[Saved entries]
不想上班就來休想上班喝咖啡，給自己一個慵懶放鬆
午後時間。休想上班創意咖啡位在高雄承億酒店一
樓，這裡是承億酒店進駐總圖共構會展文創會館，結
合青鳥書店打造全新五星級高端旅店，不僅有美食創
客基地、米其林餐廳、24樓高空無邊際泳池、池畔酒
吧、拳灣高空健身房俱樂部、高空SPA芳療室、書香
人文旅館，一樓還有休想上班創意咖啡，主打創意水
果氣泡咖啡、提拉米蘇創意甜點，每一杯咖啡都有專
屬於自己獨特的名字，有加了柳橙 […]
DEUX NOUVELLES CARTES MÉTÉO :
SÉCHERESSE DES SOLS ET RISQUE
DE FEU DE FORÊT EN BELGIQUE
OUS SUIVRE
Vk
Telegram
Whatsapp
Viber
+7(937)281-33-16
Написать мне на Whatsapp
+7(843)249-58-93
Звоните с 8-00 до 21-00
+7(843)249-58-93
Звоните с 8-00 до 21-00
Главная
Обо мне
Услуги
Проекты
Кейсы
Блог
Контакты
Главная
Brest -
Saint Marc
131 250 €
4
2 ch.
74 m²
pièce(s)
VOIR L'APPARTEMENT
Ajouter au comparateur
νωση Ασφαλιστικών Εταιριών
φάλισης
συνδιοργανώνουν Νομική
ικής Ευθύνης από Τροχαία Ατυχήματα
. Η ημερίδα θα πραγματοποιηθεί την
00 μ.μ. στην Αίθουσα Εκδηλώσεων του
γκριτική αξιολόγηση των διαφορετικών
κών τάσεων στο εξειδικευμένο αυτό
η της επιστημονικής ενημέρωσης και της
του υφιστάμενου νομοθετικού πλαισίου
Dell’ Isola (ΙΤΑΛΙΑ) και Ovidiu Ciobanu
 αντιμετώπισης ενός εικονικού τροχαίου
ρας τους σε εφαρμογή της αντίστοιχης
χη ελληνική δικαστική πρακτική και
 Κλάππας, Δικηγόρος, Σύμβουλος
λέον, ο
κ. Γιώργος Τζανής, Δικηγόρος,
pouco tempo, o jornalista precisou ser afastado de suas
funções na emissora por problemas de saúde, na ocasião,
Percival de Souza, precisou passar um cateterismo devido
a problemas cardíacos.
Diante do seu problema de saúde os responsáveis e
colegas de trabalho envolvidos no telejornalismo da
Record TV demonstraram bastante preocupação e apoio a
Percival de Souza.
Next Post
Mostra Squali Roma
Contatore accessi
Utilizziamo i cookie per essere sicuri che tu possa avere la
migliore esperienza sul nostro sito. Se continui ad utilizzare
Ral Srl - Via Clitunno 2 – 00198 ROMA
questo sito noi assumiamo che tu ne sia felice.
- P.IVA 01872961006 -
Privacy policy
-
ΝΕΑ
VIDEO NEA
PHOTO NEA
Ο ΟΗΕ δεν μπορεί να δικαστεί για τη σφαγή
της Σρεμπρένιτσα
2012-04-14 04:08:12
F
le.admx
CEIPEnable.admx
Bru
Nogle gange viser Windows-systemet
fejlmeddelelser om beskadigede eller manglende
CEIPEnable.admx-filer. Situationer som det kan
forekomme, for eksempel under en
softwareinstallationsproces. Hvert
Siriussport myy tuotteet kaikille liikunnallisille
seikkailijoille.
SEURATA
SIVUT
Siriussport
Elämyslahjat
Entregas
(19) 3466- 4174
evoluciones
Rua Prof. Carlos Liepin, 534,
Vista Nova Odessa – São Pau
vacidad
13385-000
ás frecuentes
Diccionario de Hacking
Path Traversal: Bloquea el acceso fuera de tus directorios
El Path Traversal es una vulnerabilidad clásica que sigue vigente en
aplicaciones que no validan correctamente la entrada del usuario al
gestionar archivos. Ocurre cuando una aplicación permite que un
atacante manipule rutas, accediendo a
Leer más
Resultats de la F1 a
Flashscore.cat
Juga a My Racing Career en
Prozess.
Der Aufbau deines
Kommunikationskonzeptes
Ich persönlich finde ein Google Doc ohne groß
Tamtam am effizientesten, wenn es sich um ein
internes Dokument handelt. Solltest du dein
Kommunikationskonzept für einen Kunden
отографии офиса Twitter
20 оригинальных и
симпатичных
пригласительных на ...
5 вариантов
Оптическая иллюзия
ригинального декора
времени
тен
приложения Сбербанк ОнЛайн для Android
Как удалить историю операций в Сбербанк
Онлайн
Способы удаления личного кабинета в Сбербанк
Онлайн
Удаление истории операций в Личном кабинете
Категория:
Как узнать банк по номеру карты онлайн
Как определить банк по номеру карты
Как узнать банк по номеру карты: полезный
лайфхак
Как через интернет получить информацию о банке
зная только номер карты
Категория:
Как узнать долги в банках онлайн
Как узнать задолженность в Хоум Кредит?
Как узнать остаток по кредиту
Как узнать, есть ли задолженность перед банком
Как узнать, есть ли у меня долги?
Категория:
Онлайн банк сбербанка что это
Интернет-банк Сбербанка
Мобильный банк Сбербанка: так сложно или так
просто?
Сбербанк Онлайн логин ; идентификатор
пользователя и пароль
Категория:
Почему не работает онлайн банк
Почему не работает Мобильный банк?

Description of the task:
Your task is to restate, word for word, only those lines above that fall between the line holding "приложения Сбербанк ОнЛайн для Android" and the line holding "Как определить банк по номеру карты", inclusive.

Task output:
приложения Сбербанк ОнЛайн для Android
Как удалить историю операций в Сбербанк
Онлайн
Способы удаления личного кабинета в Сбербанк
Онлайн
Удаление истории операций в Личном кабинете
Категория:
Как узнать банк по номеру карты онлайн
Как определить банк по номеру карты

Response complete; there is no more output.